Religious fervor in this country is hard to swallow because it is being shoveled down everyone’s throats. Religion is private, but we tend to communicate it socially and politically. It has the overwhelming power to influence policy and education, somewhere it does not belong. If America wants to tout religion and God as foundational to the morals of our country, then we must be tolerant of all interpretations of God.
Indivisible
Yeah right. Just switch between CNN and Fox News and you’ll see a clear divide. There are so few issues Americans can reach a consensus on that it often seems there are none. Either guns are a fundamental liberty or they are the downfall of our society, and mental illness is the cause of it or is caused by gun violence. The abortion debate appears to be split between women’s rights and religiously motivated family ideals—the value of a woman’s autonomy over her body or the value of a potential life. And while there are moderate blends of these polar views, we are urged to pick a side. It’s like in elementary school: no matter what team we’re divided on to for dodgeball, we are taught to hate the other team no matter what, despite commonality. There is no eye-to-eye in our country and if you are reasonable or moderate in your views, then you must be wishy-washy. You must be a fraud with no backbone.
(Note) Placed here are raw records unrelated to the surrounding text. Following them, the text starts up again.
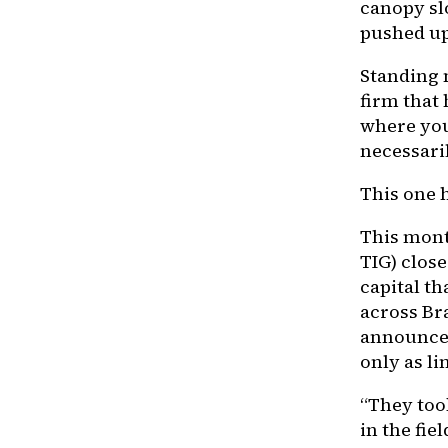
canopy sl
pushed up
Standing 
firm that 
where you 
necessaril
This one 
This mont
TIG) close
capital th
across Br
announcem
only as li
“They took
in the fiel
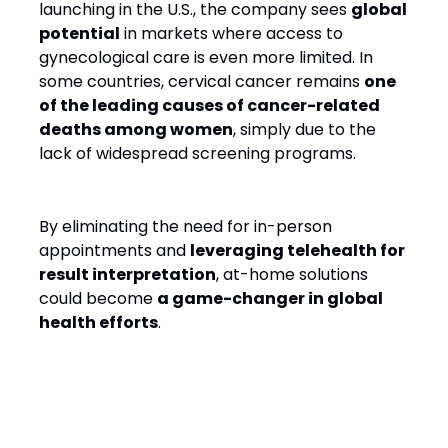
launching in the U.S., the company sees
global
potential
in markets where access to
gynecological care is even more limited. In
some countries, cervical cancer remains
one
of the leading causes of cancer-related
deaths among women
, simply due to the
lack of widespread screening programs.
By eliminating the need for in-person
appointments and
leveraging telehealth for
result interpretation
, at-home solutions
could become
a game-changer in global
health efforts
.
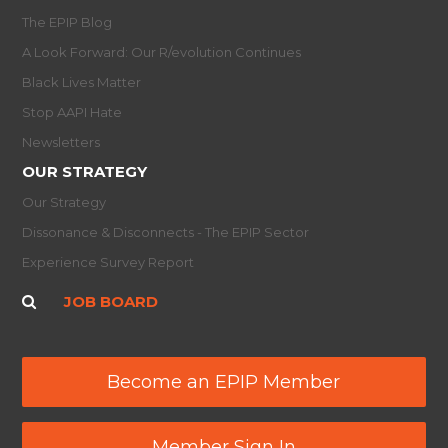
The EPIP Blog
A Look Forward: Our R/evolution Continues
Black Lives Matter
Stop AAPI Hate
Newsletters
OUR STRATEGY
Our Strategy
Dissonance & Disconnects - The EPIP Sector
Experience Survey Report
JOB BOARD
Become an EPIP Member
Member Sign In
With liberty and justice for all…
One would expect that if there is an entire department devoted to “justice,” then it would indeed achieve just that. But more and more I am hearing frustrated citizens call it the criminal “injustice” system. Disproportionately, the poor and minorities are incarcerated more frequently and harshly than are wealthy and white criminals, even though racial and class groups tend to commit crimes at the same rate. Justice is not, as they say, blind. Justice sees color. This in turn produces an ideology about the worth of people of differing social status. This is neither liberty nor justice.
Leadership at the current moment is utterly horrific. When the candidates trying to win over the hearts of the American people cannot stick to their word, use petty attacks against one another, and call for a revoking of basic human privileges for huge groups of people, we have a problem. How can we put our faith in a person with the maturity of a 5-year-old, or one who will change their position on an issue to match the popular opinion, or another candidate who hypocritically demonizes one group for the same ideologies they themselves believe in?
When people say that the American dream is dead, they are not wrong. As much as we can shout about how great of a country we are, wave around our stars and stripes, that won’t take away from the ways in which we have fallen short. Ignoring problems, saying that they don’t exist and compensating through egocentric self-aggrandizing is not a remedy. If anything, it makes the U.S. look foolish.
Either we need to make changes to fit what America originally stood for, or we need to alter what America stands for to align with what it is. And I don’t like either option.